Deux semaines plus tard, le 27 juin, il écrivait encore à la Société nogentaise :
« un mot, mes bons amis.
la Constitution ! Voilà le plus beau présent que je puisse vous envoyer.
acceptez là tout de suite.
réunissez vous, Dimanche prochain sur la place, et jurez solennellement de la défendre jusqu’à la mort.
les aristocrates pâliront d’effroy. leur regne est fini.
faites ensuite une adresse à la Convention, en 3 lignes.
« la Nouvelle Constitution Républicaine nous convient.

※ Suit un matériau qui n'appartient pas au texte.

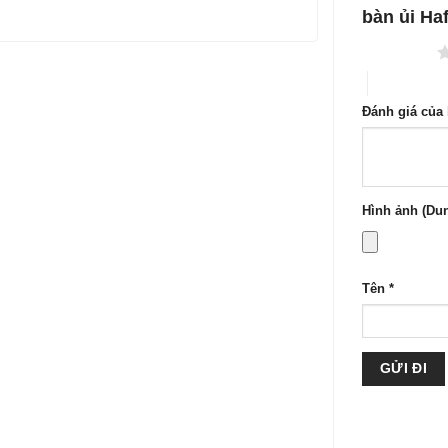
sao
bàn ủi Ha
1 trên 5 sao
4 trên 5 sa
Đánh giá của
Hình ảnh (Dun
Tên
*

nous l’acceptons : et malheur aux intrigans ou aux tyrans qui
voudroient nous la ravir. Nous jurons au pied de l’arbre de la liberté, et la main
sur l’autel de la patrie, de la défendre envers et contre tous. »
Tous les citoyens de …..
Salut = Châles »[1]
Il semble bien que son action en faveur d’une application rapide de la constitution de 1793 se borna à ces courriers, nous n’avons trouvé aucune trace d’une action politique publique allant en ce sens, ce qui tient Chasles à l’écart du groupe politique des « enragés » qui en firent leur cheval de bataille durant l’été et l’automne 1793 après la mort de Marat. Rien n’indique que Chasles fut en contact avec eux et notamment le curé Jacques Roux, même si son orientation politique pouvait l’y pousser. Il est vrai que Jacques Roux après avoir été proche de Marat s’en était fait un adversaire acharné ce qui ne devait pas plaider en faveur de sa cause auprès de Chasles, admirateur de l’Ami du peuple.
[1] Ces deux lettres sont citées dans l’ouvrage de Claude Pichois et Jean Dautry, Le conventionnel CHASLES et ses idées démocratiques. Aix-en-Provence, 1958. Pages 43 à 45.